WORK REQUEST: You are asked to repeat the listing word for word and to leave out its pictures.

*** Opening of SUPPLIED ENTRIES ***

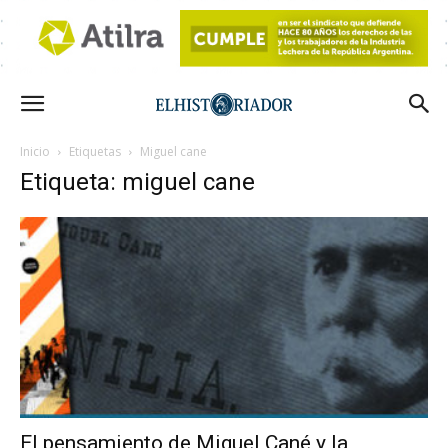
Inicio
Etiquetas
Miguel cane
Etiqueta: miguel cane
El pensamiento de Miguel Cané y la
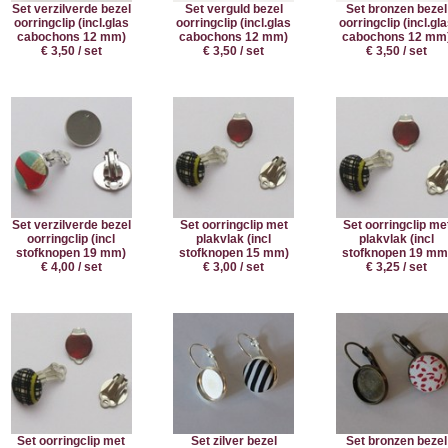
Set verzilverde bezel
Set verguld bezel
Set bronzen bezel
oorringclip (incl.glas
oorringclip (incl.glas
oorringclip (incl.gl
cabochons 12 mm)
cabochons 12 mm)
cabochons 12 mm
€ 3,50 / set
€ 3,50 / set
€ 3,50 / set
Set verzilverde bezel
Set oorringclip met
Set oorringclip me
oorringclip (incl
plakvlak (incl
plakvlak (incl
stofknopen 19 mm)
stofknopen 15 mm)
stofknopen 19 mm
€ 4,00 / set
€ 3,00 / set
€ 3,25 / set
Set oorringclip met
Set zilver bezel
Set bronzen bezel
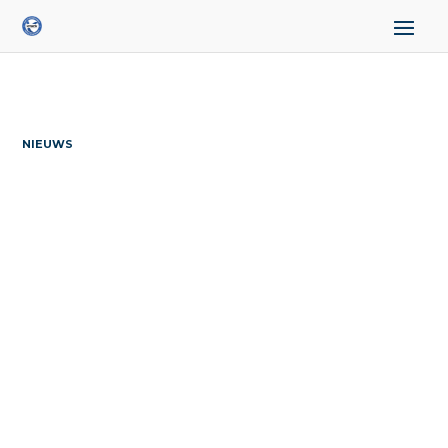
NIEUWS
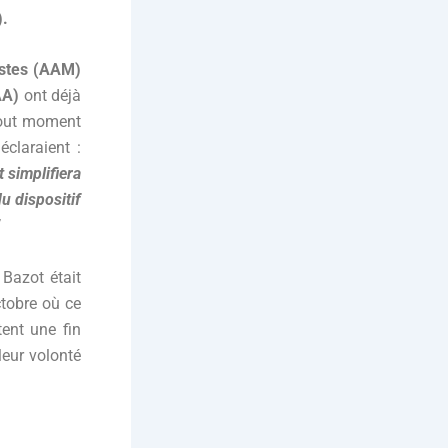
).
istes (AAM)
AA)
ont déjà
 tout moment
éclaraient :
 simplifiera
du dispositif
Bazot était
tobre où ce
tent une fin
 leur volonté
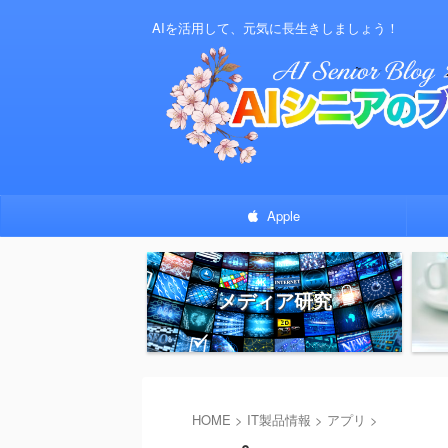
AIを活用して、元気に長生きしましょう！
Apple
メディア研究
HOME
>
IT製品情報
>
アプリ
>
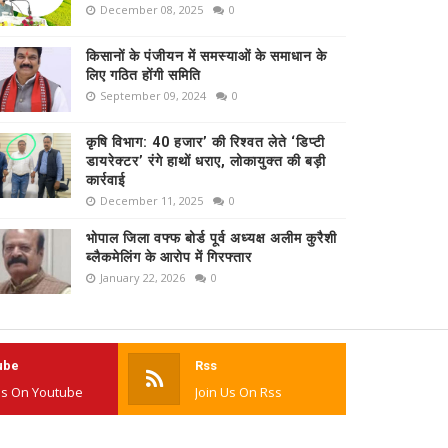
December 08, 2025
0
किसानों के पंजीयन में समस्याओं के समाधान के
लिए गठित होंगी समिति
September 09, 2024
0
कृषि विभाग: 40 हजार’ की रिश्वत लेते ‘डिप्टी
डायरेक्टर’ रंगे हाथों धराए, लोकायुक्त की बड़ी
कार्रवाई
December 11, 2025
0
भोपाल जिला वफ्फ बोर्ड पूर्व अध्यक्ष अलीम कुरैशी
ब्लैकमेलिंग के आरोप में गिरफ्तार
January 22, 2026
0
ube
Rss
Us On Youtube
Join Us On Rss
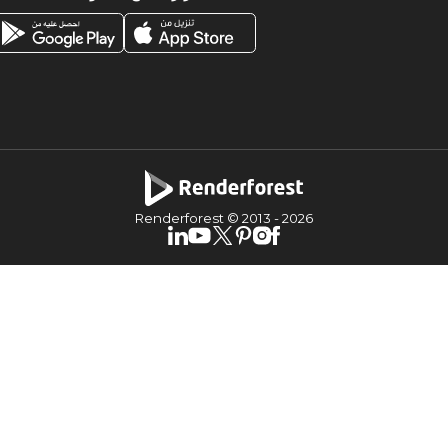
Renderforest © 2013 -
2026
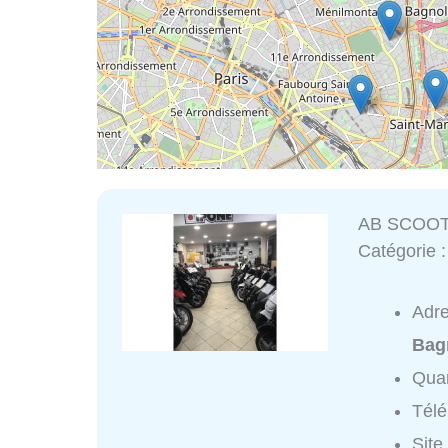
AB SCOO
Catégorie 
Adr
Bag
Quar
Tél
Site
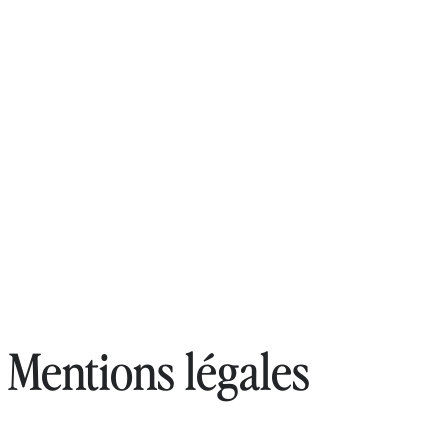
Mentions légales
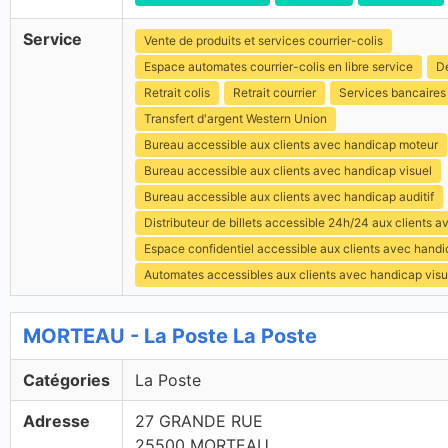
Service
Vente de produits et services courrier-colis
Espace automates courrier-colis en libre service
Dé
Retrait colis
Retrait courrier
Services bancaires
Transfert d'argent Western Union
Bureau accessible aux clients avec handicap moteur
Bureau accessible aux clients avec handicap visuel
Bureau accessible aux clients avec handicap auditif
Distributeur de billets accessible 24h/24 aux clients 
Espace confidentiel accessible aux clients avec hand
Automates accessibles aux clients avec handicap visu
MORTEAU - La Poste La Poste
Catégories
La Poste
Adresse
27 GRANDE RUE
25500 MORTEAU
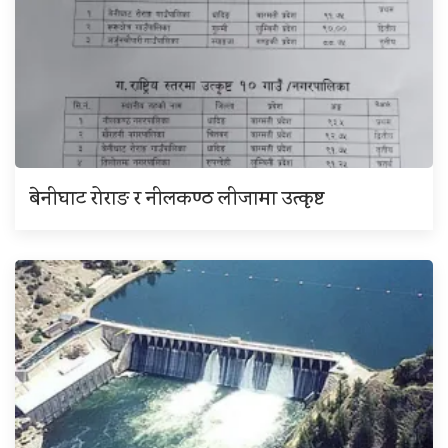
बेनीघाट रोराङ र नीलकण्ठ लीजामा उत्कृष्ट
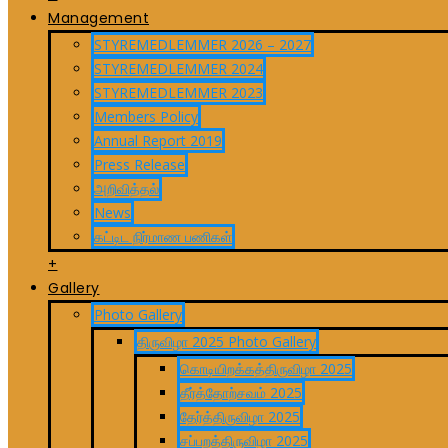
Management
STYREMEDLEMMER 2026 – 2027
STYREMEDLEMMER 2024
STYREMEDLEMMER 2023
Members Policy
Annual Report 2019
Press Release
அறிவித்தல்
News
கட்டிட நிர்மாண பணிகள்
+
Gallery
Photo Gallery
திருவிழா 2025 Photo Gallery
கொடியிறக்கத்திருவிழா 2025
தீர்த்தோற்சவம் 2025
தேர்த்திருவிழா 2025
சப்பறத்திருவிழா 2025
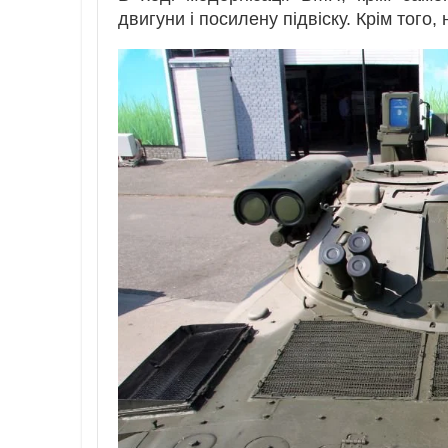
двигуни і посилену підвіску. Крім того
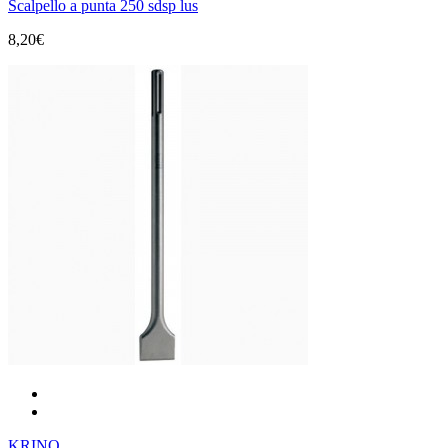
Scalpello a punta 250 sdsp lus
8,20€
KRINO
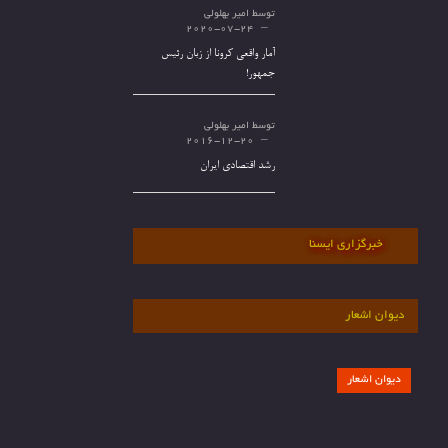
توسط
امیر بهلولی
2020-07-24
آمار واقعی کرونا از زبان رئیس
جمهور!
توسط
امیر بهلولی
2016-12-20
رشد اقتصادی ایران
خبرگزاری ایسنا
دیوان اشعار
دیوان اشعار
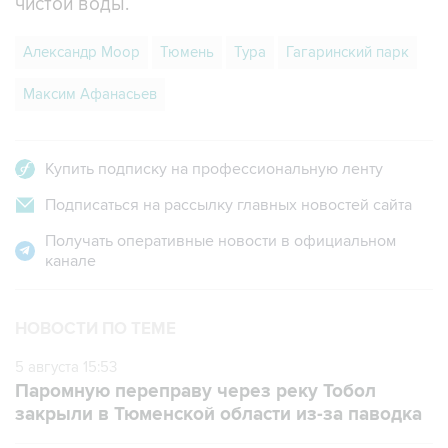
чистой воды.
Александр Моор
Тюмень
Тура
Гагаринский парк
Максим Афанасьев
Купить подписку на профессиональную ленту
Подписаться на рассылку главных новостей сайта
Получать оперативные новости в официальном
канале
НОВОСТИ ПО ТЕМЕ
5 августа 15:53
Паромную переправу через реку Тобол
закрыли в Тюменской области из-за паводка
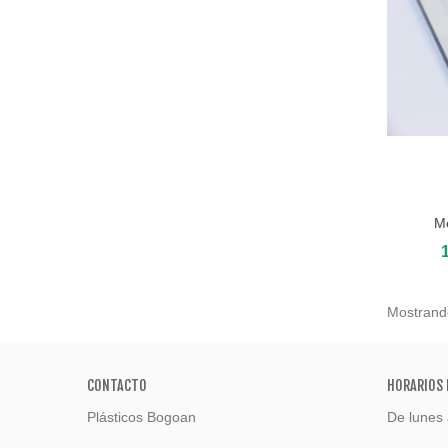
M
Añadir
Mostrando
CONTACTO
HORARIOS 
Plásticos Bogoan
De lunes 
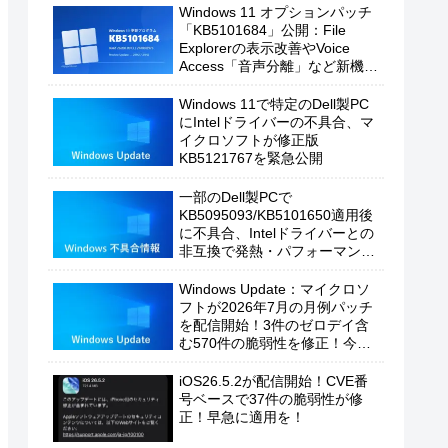
Windows 11 オプションパッチ
「KB5101684」公開：File
Explorerの表示改善やVoice
Access「音声分離」など新機能
を追加
Windows 11で特定のDell製PC
にIntelドライバーの不具合、マ
イクロソフトが修正版
KB5121767を緊急公開
一部のDell製PCで
KB5095093/KB5101650適用後
に不具合、Intelドライバーとの
非互換で発熱・パフォーマンス
低下の恐れ
Windows Update：マイクロソ
フトが2026年7月の月例パッチ
を配信開始！3件のゼロデイ含
む570件の脆弱性を修正！今す
ぐ適用を！
iOS26.5.2が配信開始！CVE番
号ベースで37件の脆弱性が修
正！早急に適用を！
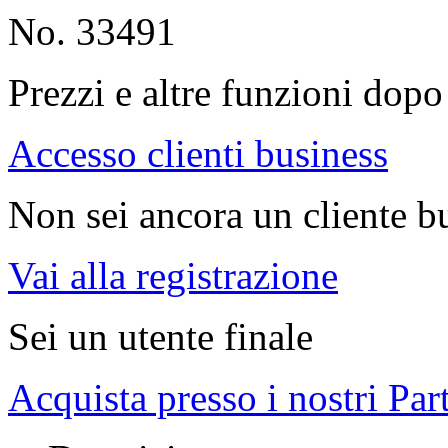
No. 33491
Prezzi e altre funzioni dopo 
Accesso clienti business
Non sei ancora un cliente b
Vai alla registrazione
Sei un utente finale
Acquista presso i nostri Par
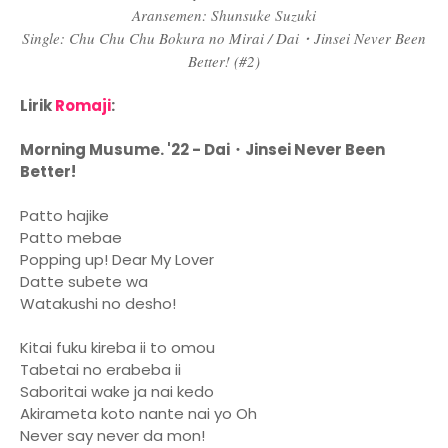
Aransemen: Shunsuke Suzuki
Single: Chu Chu Chu Bokura no Mirai / Dai・Jinsei Never Been
Better! (#2)
Lirik
Romaji
:
Morning Musume. '22 - Dai・Jinsei Never Been
Better!
Patto hajike
Patto mebae
Popping up! Dear My Lover
Datte subete wa
Watakushi no desho!
Kitai fuku kireba ii to omou
Tabetai no erabeba ii
Saboritai wake ja nai kedo
Akirameta koto nante nai yo Oh
Never say never da mon!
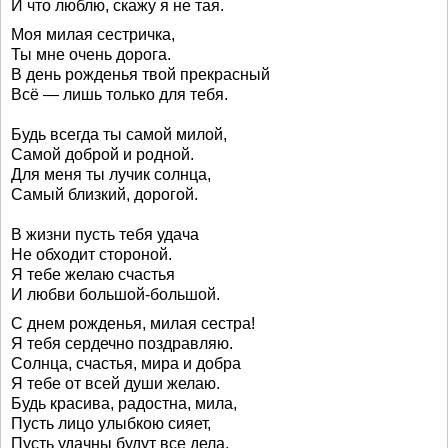
И что люблю, скажу я не тая.
Моя милая сестричка,
Ты мне очень дорога.
В день рожденья твой прекрасный
Всё — лишь только для тебя.
Будь всегда ты самой милой,
Самой доброй и родной.
Для меня ты лучик солнца,
Самый близкий, дорогой.
В жизни пусть тебя удача
Не обходит стороной.
Я тебе желаю счастья
И любви большой-большой.
С днем рожденья, милая сестра!
Я тебя сердечно поздравляю.
Солнца, счастья, мира и добра
Я тебе от всей души желаю.
Будь красива, радостна, мила,
Пусть лицо улыбкою сияет,
Пусть удачны будут все дела,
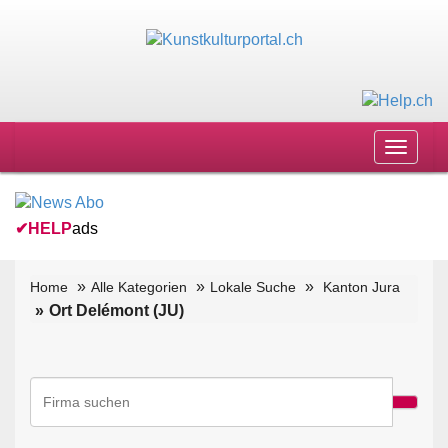
Toggle
navigat
✔
HELP
ads
Home
Alle Kategorien
Lokale Suche
Kanton Jura
Ort Delémont (JU)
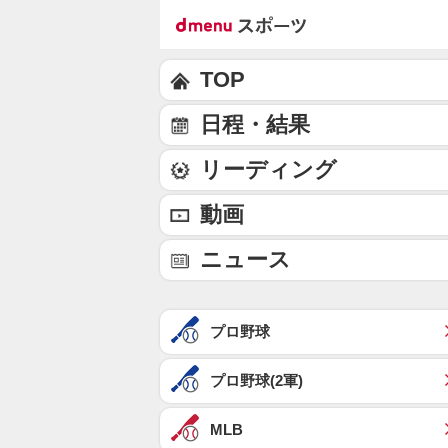
TOP
日程・結果
リーディング
動画
ニュース
プロ野球
プロ野球(2軍)
MLB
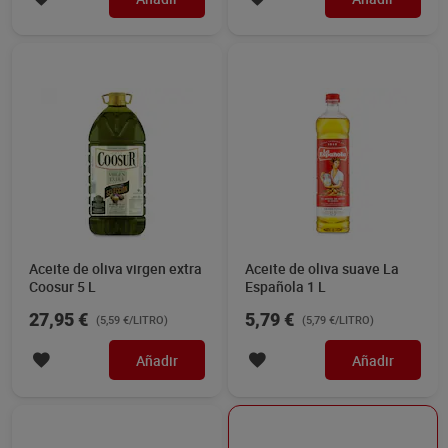
Aceite de oliva virgen extra
Aceite de oliva suave La
Coosur 5 L
Española 1 L
27,95 €
5,79 €
(5,59 €/LITRO)
(5,79 €/LITRO)
Añadir
Añadir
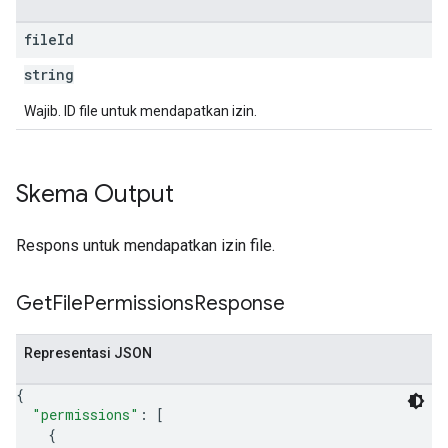
file
Id
string
Wajib. ID file untuk mendapatkan izin.
Skema Output
Respons untuk mendapatkan izin file.
Get
File
Permissions
Response
Representasi JSON
{
"permissions"
: 
[
{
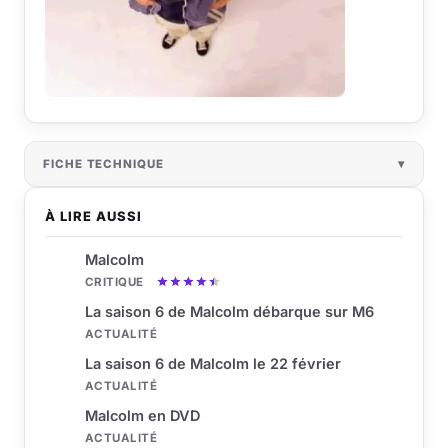
FICHE TECHNIQUE
À LIRE AUSSI
Malcolm
CRITIQUE
La saison 6 de Malcolm débarque sur M6
ACTUALITÉ
La saison 6 de Malcolm le 22 février
ACTUALITÉ
Malcolm en DVD
ACTUALITÉ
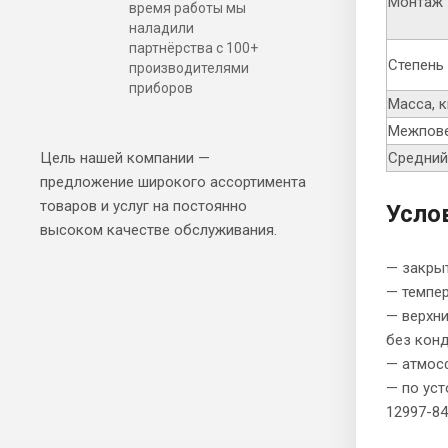
Монтаж
время работы мы
наладили
партнёрства с 100+
Степень
производителями
приборов
Масса, к
Межпове
Цель нашей компании —
Средний
предложение широкого ассортимента
товаров и услуг на постоянно
Усло
высоком качестве обслуживания.
— закры
— темпер
— верхни
без конд
— атмосф
— по уст
12997-84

*** Close of SUPPLIED ENTRIES ***

THE ANSWER:
Inicio
Etiquetas
Miguel cane
Etiqueta: miguel cane
El pensamiento de Miguel Cané y la
Set verzilverde bezel
Set verguld bezel
Set bronzen bezel
oorringclip (incl.glas
oorringclip (incl.glas
oorringclip (incl.gl
cabochons 12 mm)
cabochons 12 mm)
cabochons 12 mm
€ 3,50 / set
€ 3,50 / set
€ 3,50 / set
Set verzilverde bezel
Set oorringclip met
Set oorringclip me
oorringclip (incl
plakvlak (incl
plakvlak (incl
stofknopen 19 mm)
stofknopen 15 mm)
stofknopen 19 mm
€ 4,00 / set
€ 3,00 / set
€ 3,25 / set
Set oorringclip met
Set zilver bezel
Set bronzen bezel
NIEUWS
).
istes (AAM)
AA)
ont déjà
 tout moment
éclaraient :
 simplifiera
du dispositif
Bazot était
tobre où ce
tent une fin
 leur volonté
AIを活用して、元気に長生きしましょう！
Apple
メディア研究
HOME
>
IT製品情報
>
アプリ
>
December 08, 2025
0
किसानों के पंजीयन में समस्याओं के समाधान के
लिए गठित होंगी समिति
September 09, 2024
0
कृषि विभाग: 40 हजार’ की रिश्वत लेते ‘डिप्टी
डायरेक्टर’ रंगे हाथों धराए, लोकायुक्त की बड़ी
कार्रवाई
December 11, 2025
0
भोपाल जिला वफ्फ बोर्ड पूर्व अध्यक्ष अलीम कुरैशी
ब्लैकमेलिंग के आरोप में गिरफ्तार
January 22, 2026
0
ube
Rss
Us On Youtube
Join Us On Rss
Renderforest © 2013 -
2026
AB SCOO
Catégorie 
Adr
Bag
Quar
Tél
Site
Mentions légales
Service
Vente de produits et services courrier-colis
Espace automates courrier-colis en libre service
Dé
Retrait colis
Retrait courrier
Services bancaires
Transfert d'argent Western Union
Bureau accessible aux clients avec handicap moteur
Bureau accessible aux clients avec handicap visuel
Bureau accessible aux clients avec handicap auditif
Distributeur de billets accessible 24h/24 aux clients 
Espace confidentiel accessible aux clients avec hand
Automates accessibles aux clients avec handicap visu
MORTEAU - La Poste La Poste
Catégories
La Poste
Adresse
27 GRANDE RUE
25500 MORTEAU
बेनीघाट रोराङ र नीलकण्ठ लीजामा उत्कृष्ट
Management
STYREMEDLEMMER 2026 – 2027
STYREMEDLEMMER 2024
STYREMEDLEMMER 2023
Members Policy
Annual Report 2019
Press Release
அறிவித்தல்
News
கட்டிட நிர்மாண பணிகள்
+
Gallery
Photo Gallery
திருவிழா 2025 Photo Gallery
கொடியிறக்கத்திருவிழா 2025
தீர்த்தோற்சவம் 2025
தேர்த்திருவிழா 2025
சப்பறத்திருவிழா 2025
двигуни і посилену підвіску. Крім того
Scalpello a punta 250 sdsp lus
8,20€
KRINO
توسط
امیر بهلولی
2020-07-24
آمار واقعی کرونا از زبان رئیس
جمهور!
توسط
امیر بهلولی
2016-12-20
رشد اقتصادی ایران
خبرگزاری ایسنا
دیوان اشعار
دیوان اشعار
чистой воды.
Александр Моор
Тюмень
Тура
Гагаринский парк
Максим Афанасьев
Купить подписку на профессиональную ленту
Подписаться на рассылку главных новостей сайта
Получать оперативные новости в официальном
канале
НОВОСТИ ПО ТЕМЕ
5 августа 15:53
Паромную переправу через реку Тобол
закрыли в Тюменской области из-за паводка
M
Añadir
Mostrando
CONTACTO
HORARIOS 
Plásticos Bogoan
De lunes 
Windows 11 オプションパッチ
「KB5101684」公開：File
Explorerの表示改善やVoice
Access「音声分離」など新機能
を追加
Windows 11で特定のDell製PC
にIntelドライバーの不具合、マ
イクロソフトが修正版
KB5121767を緊急公開
一部のDell製PCで
KB5095093/KB5101650適用後
に不具合、Intelドライバーとの
非互換で発熱・パフォーマンス
低下の恐れ
Windows Update：マイクロソ
フトが2026年7月の月例パッチ
を配信開始！3件のゼロデイ含
む570件の脆弱性を修正！今す
ぐ適用を！
iOS26.5.2が配信開始！CVE番
号ベースで37件の脆弱性が修
正！早急に適用を！
No. 33491
Prezzi e altre funzioni dopo 
Accesso clienti business
Non sei ancora un cliente b
Vai alla registrazione
Sei un utente finale
Acquista presso i nostri Par
Aransemen: Shunsuke Suzuki
Single: Chu Chu Chu Bokura no Mirai / Dai・Jinsei Never Been
Better! (#2)
Lirik
Romaji
:
Morning Musume. '22 - Dai・Jinsei Never Been
Better!
Patto hajike
Patto mebae
Popping up! Dear My Lover
Datte subete wa
Watakushi no desho!
Kitai fuku kireba ii to omou
Tabetai no erabeba ii
Saboritai wake ja nai kedo
Akirameta koto nante nai yo Oh
Never say never da mon!
И что люблю, скажу я не тая.
Моя милая сестричка,
Ты мне очень дорога.
В день рожденья твой прекрасный
Всё — лишь только для тебя.
Будь всегда ты самой милой,
Самой доброй и родной.
Для меня ты лучик солнца,
Самый близкий, дорогой.
В жизни пусть тебя удача
Не обходит стороной.
Я тебе желаю счастья
И любви большой-большой.
С днем рожденья, милая сестра!
Я тебя сердечно поздравляю.
Солнца, счастья, мира и добра
Я тебе от всей души желаю.
Будь красива, радостна, мила,
Пусть лицо улыбкою сияет,
Пусть удачны будут все дела,
Toggle
navigat
✔
HELP
ads
Home
Alle Kategorien
Lokale Suche
Kanton Jura
Ort Delémont (JU)
TOP
日程・結果
リーディング
動画
ニュース
プロ野球
プロ野球(2軍)
MLB
Aceite de oliva virgen extra
Aceite de oliva suave La
Coosur 5 L
Española 1 L
27,95 €
5,79 €
(5,59 €/LITRO)
(5,79 €/LITRO)
Añadir
Añadir
file
Id
string
Wajib. ID file untuk mendapatkan izin.
Skema Output
Respons untuk mendapatkan izin file.
Get
File
Permissions
Response
Representasi JSON
{
"permissions"
: 
[
{
FICHE TECHNIQUE
À LIRE AUSSI
Malcolm
CRITIQUE
La saison 6 de Malcolm débarque sur M6
ACTUALITÉ
La saison 6 de Malcolm le 22 février
ACTUALITÉ
Malcolm en DVD
ACTUALITÉ
Монтаж
время работы мы
наладили
партнёрства с 100+
Степень
производителями
приборов
Масса, к
Межпове
Цель нашей компании —
Средний
предложение широкого ассортимента
товаров и услуг на постоянно
Усло
высоком качестве обслуживания.
— закры
— темпер
— верхни
без конд
— атмосф
— по уст
12997-84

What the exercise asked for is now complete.